To tackle the human health challenges that face the world today, the FNIH develops collaborations with top experts from government, industry, academia and the not-for-profit sector and provides a neutral environment where we can work productively toward a common goal.
The FNIH Biomarkers Consortium and FDA hosted a workshop to provide a Framework for Defining the Evidentiary Criteria for Surrogate Endpoint Qualification on July 30-31, 2018. The workshop aimed to create alignment of the biomedical community and regulators on the levels of evidence required to qualify biomarkers for use in drug development, with an emphasis on surrogate endpoints and specific clinical outcome measures.
The Biomarkers Consortium’s Kidney Safety Project aims to advance clinical regulatory qualification and broader acceptance of new translational biomarkers that outperform sCr and BUN for monitoring kidney safety to support early clinical drug development.
This is the first project in a two-stage strategy that seeks to characterize beta cell function for predicting long-term beta cell response to an intervention based on short-term measures. The first stage’s goal is to characterize key methodological issues in the assessment of beta cell function by evaluating Mixed Meal Tolerance (MTT) and Arginine Stimulation Tests against the standard Frequently Sampled Intravenous Glucose Tolerance (FSIGT) Test in a series of clinical studies.

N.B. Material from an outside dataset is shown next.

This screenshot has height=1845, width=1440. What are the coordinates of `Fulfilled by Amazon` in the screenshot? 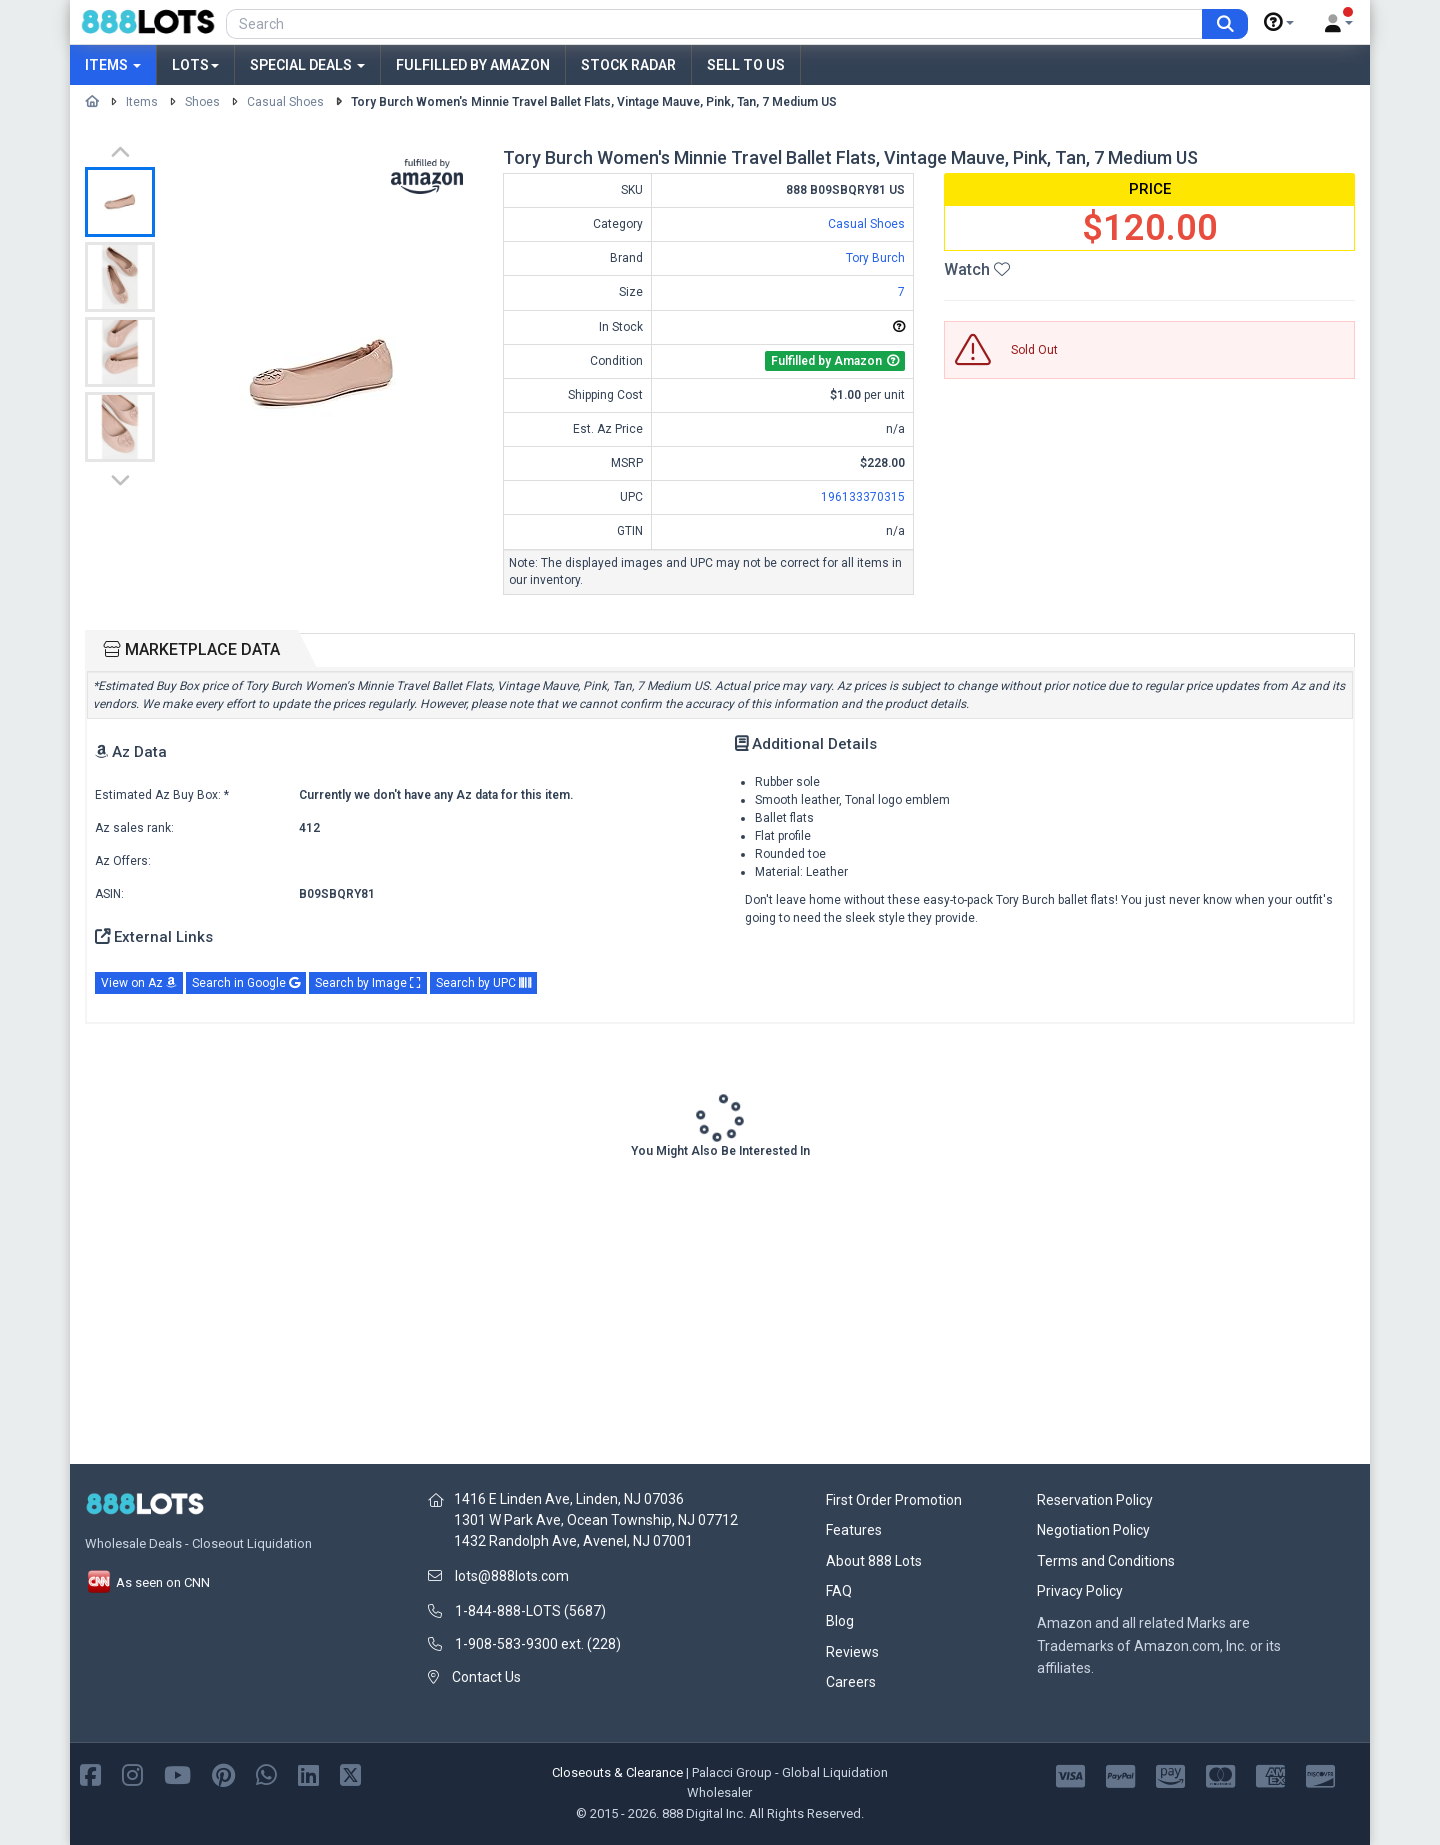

The primary objective of this project was to determine whether a 30kDa adipocyte-secreted protein, adiponectin, has utility as predictive serum biomarker of glycemic control in normal non-diabetic subjects and patients with type 2 diabetes, following treatment with a novel and promising new class of compounds, PPARγ agonists. Results confirmed previous relationships between adiponectin levels and metabolic parameters, and support the robust and predictive utility of adiponectin across the spectrum of glucose tolerance.